Aujourd’hui le bac gabonais s’éloigne de plus en plus de de la méritocratie et de l’objectivité. Ce n’est plus un indicateur de niveau et de performance, car il revêt une dimension politique et sociale. Le second tour est une formalité au Gabon. Presque 100% séries confondues dans le tout Gabon. C’était prévisible. Plus rien ne m’étonne. Qui échoue encore objectivement au second tour au Gabon série A1. Peut-être que je me trompe, mais c’est rare. Il n’y a plus de suspens lors de la proclamation du second tour. Et on le sait. Donc arrêtons de faire semblant.

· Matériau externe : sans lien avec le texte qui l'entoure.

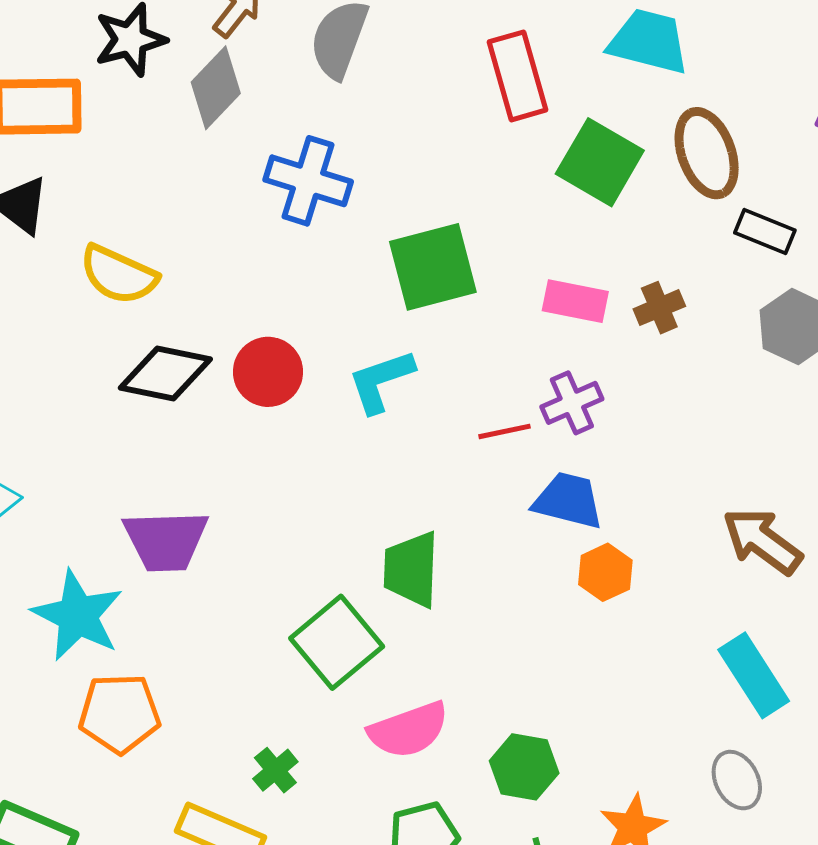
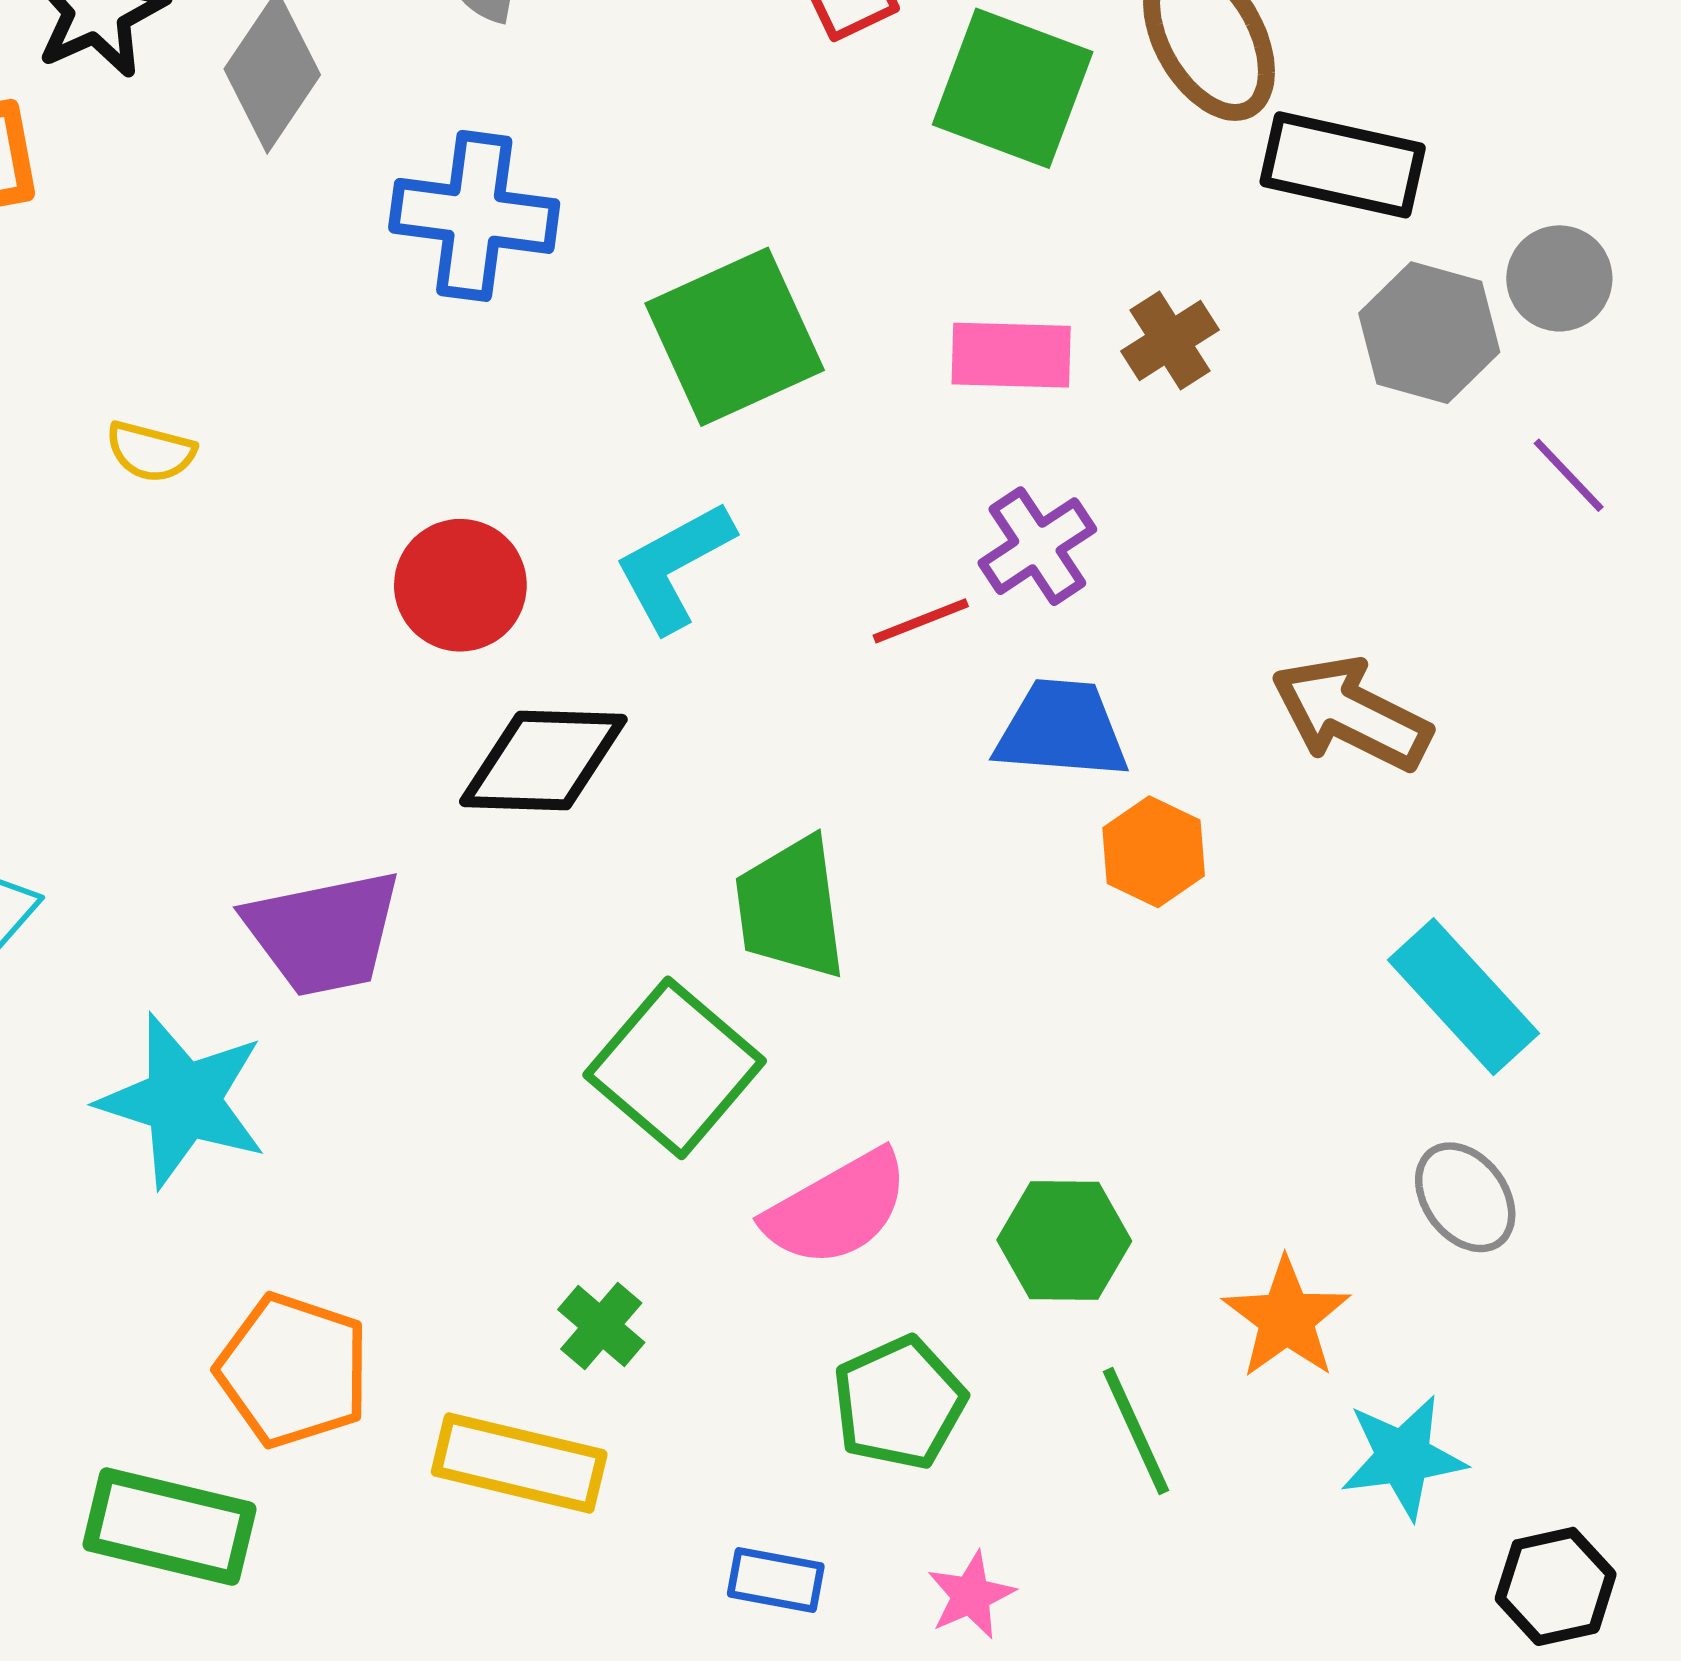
black rectangle: (765, 231) -> (1343, 165), size x1.4
yellow semicircle: (119, 275) -> (151, 452), size x0.6
black diamond: (165, 373) -> (543, 761), moved
brown arrow: (762, 541) -> (1351, 714), moved
orange pentagon: (119, 713) -> (293, 1370), moved, turned 30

Le paradoxe c’est que nous nous vantons d’avoir eu le véritable baccalauréat il y a quelques décennies. Aujourd’hui,nous participons directement ou indirectement à la dénaturation de des examens nationaux. Nous ne voulons plus que nos enfants échouent. C’est grave.
La dimension scientifique de nos examens nationaux a plutôt cédé la place à la dimension sociale et politique. Ne nous plaignons plus de la baisse du niveau scolaire au Gabon. Car nous sommes nous-mêmes les principaux acteurs de ce génocide intellectuelle. Nous allons le payer tôt ou tard. Notre système éducatif est un laboratoire de fabrication des chômeurs dans un pays où les opportunités d’emplois sont devenues un luxe.
À l’ère de l’intelligence artificielle,la transition énergétique, industrielle et numérique,Il est temps de réformer nos examens nationaux,en concevant des contenus pédagogiques et programmatiques stimulants adaptés aux réalités de notre économie et aux exigences de la mondialisation. Redonnons à nos examens nationaux leurs lettres de noblesse pour l’accélération de la transformation du développement de notre pays le Gabon dans un siècle concurrentiel et en perpétuelle mutation.
Félicitations quand même aux premiers bacheliers 2025 de la cinquième République.